Would you please output the lines from the one holding "100% do valor investido." to the end of the entries, exactly and with no others?

----- DATA -----

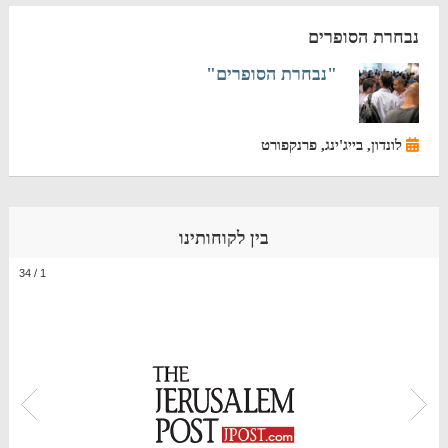
נבחרת הסופרים
"נבחרת הסופרים"
לונדון, בייג'ינג, פרנקפורט
בין לקוחותינו
34
/
1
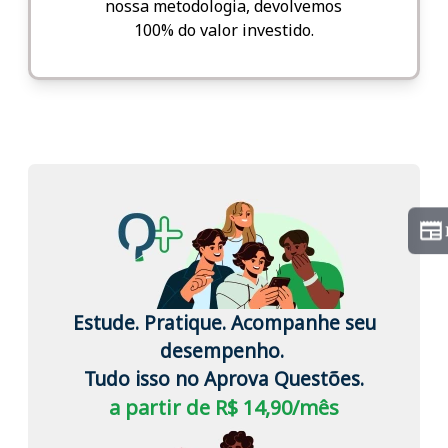
nossa metodologia, devolvemos
100% do valor investido.
Estude. Pratique. Acompanhe seu
desempenho.
Tudo isso no Aprova Questões.
a partir de R$ 14,90/mês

-----

SOLUTION TO THE PROBLEM -
100% do valor investido.
Estude. Pratique. Acompanhe seu
desempenho.
Tudo isso no Aprova Questões.
a partir de R$ 14,90/mês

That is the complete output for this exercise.